■ TASK MATERIAL ■
____

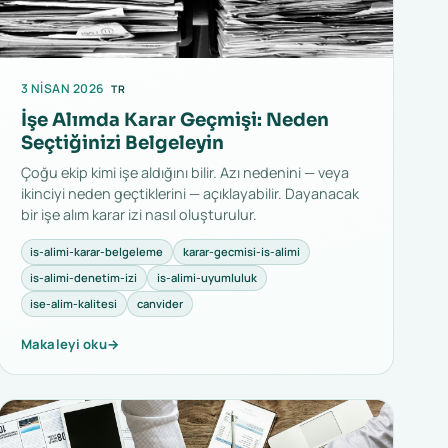
3 NISAN 2026
TR
İşe Alımda Karar Geçmişi: Neden
Seçtiğinizi Belgeleyin
Çoğu ekip kimi işe aldığını bilir. Azı nedenini — veya
ikinciyi neden geçtiklerini — açıklayabilir. Dayanacak
bir işe alım karar izi nasıl oluşturulur.
is-alimi-karar-belgeleme
karar-gecmisi-is-alimi
is-alimi-denetim-izi
is-alimi-uyumluluk
ise-alim-kalitesi
canvider
Makaleyi oku
→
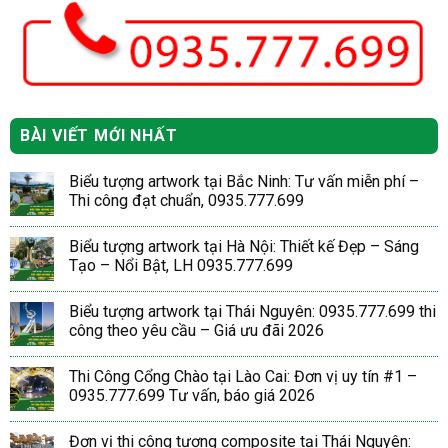
BÀI VIẾT MỚI NHẤT
Biểu tượng artwork tại Bắc Ninh: Tư vấn miễn phí –
Thi công đạt chuẩn, 0935.777.699
Biểu tượng artwork tại Hà Nội: Thiết kế Đẹp – Sáng
Tạo – Nổi Bật, LH 0935.777.699
Biểu tượng artwork tại Thái Nguyên: 0935.777.699 thi
công theo yêu cầu – Giá ưu đãi 2026
Thi Công Cổng Chào tại Lào Cai: Đơn vị uy tín #1 –
0935.777.699 Tư vấn, báo giá 2026
Đơn vị thi công tượng composite tại Thái Nguyên:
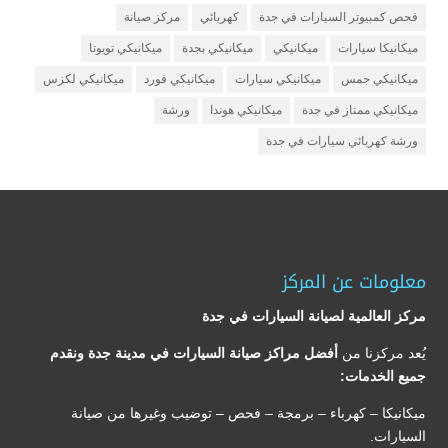
فحص كمبيوتر السيارات في جدة
كهربائي
مركز صيانة
ميكانيكا سيارات
ميكانيكي
ميكانيكي بجدة
ميكانيكي تويوتا
ميكانيكي جمس
ميكانيكي سيارات
ميكانيكي فورد
ميكانيكي لكزس
ميكانيكي ممتاز في جدة
ميكانيكي هوندا
ورشة
ورشة كهربائي سيارات في جدة
معلومات عن المركز
مركز العالمية لصيانة السيارات في جدة
يُعد مركزنا من
أفضل مراكز صيانة السيارات في مدينة جدة ونقدم
جميع الخدمات:
ميكانيكا – كهرباء – برمجة – فحص – توضيب وغيرها من صيانة
السيارات.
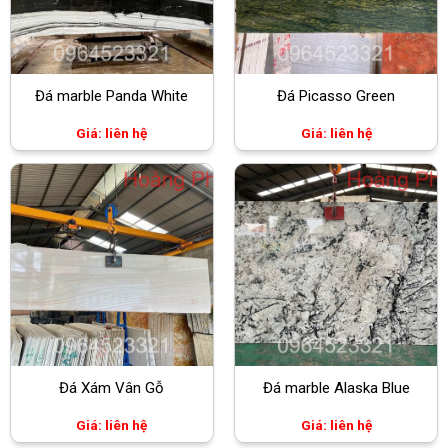
Đá marble Panda White
Đá Picasso Green
Giá: liên hệ
Giá: liên hệ
Đá Xám Vân Gỗ
Đá marble Alaska Blue
Giá: liên hệ
Giá: liên hệ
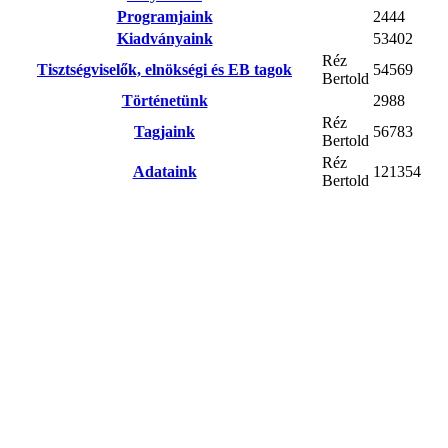
Programjaink
2444
Kiadványaink
53402
Réz
Tisztségviselők, elnökségi és EB tagok
54569
Bertold
Történetünk
2988
Réz
Tagjaink
56783
Bertold
Réz
Adataink
121354
Bertold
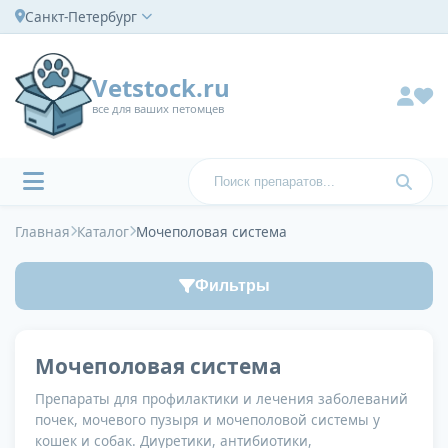
Санкт-Петербург
Vetstock.ru
все для ваших петомцев
Главная
Каталог
Мочеполовая система
Фильтры
Мочеполовая система
Препараты для профилактики и лечения заболеваний
почек, мочевого пузыря и мочеполовой системы у
кошек и собак. Диуретики, антибиотики,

____

■ PROBLEM TO WORK ON ■
Exact repetition required: repeat the first line of the listing above, the line containing "is-alimi-karar-belgeleme", and every line between, leaving out pictures.

■ TASK ANSWER ■
3 NISAN 2026
TR
İşe Alımda Karar Geçmişi: Neden
Seçtiğinizi Belgeleyin
Çoğu ekip kimi işe aldığını bilir. Azı nedenini — veya
ikinciyi neden geçtiklerini — açıklayabilir. Dayanacak
bir işe alım karar izi nasıl oluşturulur.
is-alimi-karar-belgeleme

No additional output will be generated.